* _MATERIAL TO PROCESS_:
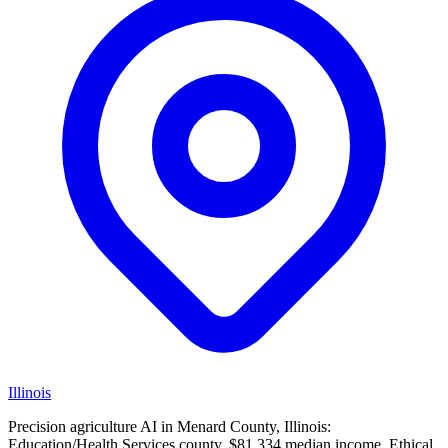
Illinois
Precision agriculture AI in Menard County, Illinois:
Education/Health Services county, $81,334 median income. Ethical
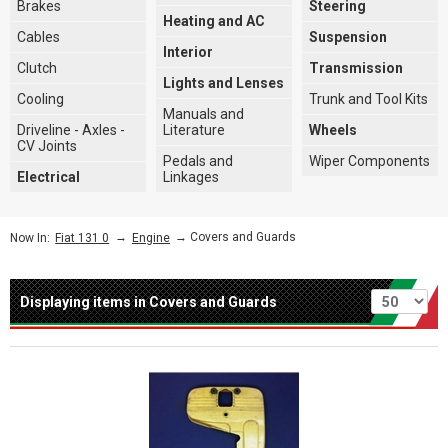
Brakes
Steering
Heating and AC
Cables
Suspension
Interior
Clutch
Transmission
Lights and Lenses
Cooling
Trunk and Tool Kits
Manuals and
Driveline - Axles -
Literature
Wheels
CV Joints
Pedals and
Wiper Components
Electrical
Linkages
→
→ Covers and Guards
Now In:
Fiat 131 0
Engine
Per page
Displaying items in Covers and Guards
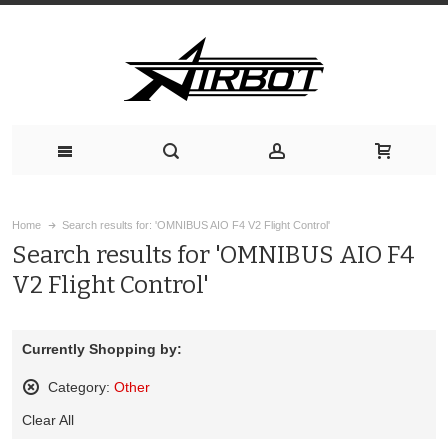
Home
Search results for: 'OMNIBUS AIO F4 V2 Flight Control'
Search results for 'OMNIBUS AIO F4
V2 Flight Control'
Currently Shopping by:
Category:
Other
Remove
Clear All
This
Item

* _THE TASK_: Repeat every line above precisely; pictures do not belong in the copy.

* _ANSWER BELOW_:
Illinois
Precision agriculture AI in Menard County, Illinois:
Education/Health Services county, $81,334 median income. Ethical
Brakes
Steering
Heating and AC
Cables
Suspension
Interior
Clutch
Transmission
Lights and Lenses
Cooling
Trunk and Tool Kits
Manuals and
Driveline - Axles -
Literature
Wheels
CV Joints
Pedals and
Wiper Components
Electrical
Linkages
→
→ Covers and Guards
Now In:
Fiat 131 0
Engine
Per page
Displaying items in Covers and Guards
Home
Search results for: 'OMNIBUS AIO F4 V2 Flight Control'
Search results for 'OMNIBUS AIO F4
V2 Flight Control'
Currently Shopping by:
Category:
Other
Remove
Clear All
This
Item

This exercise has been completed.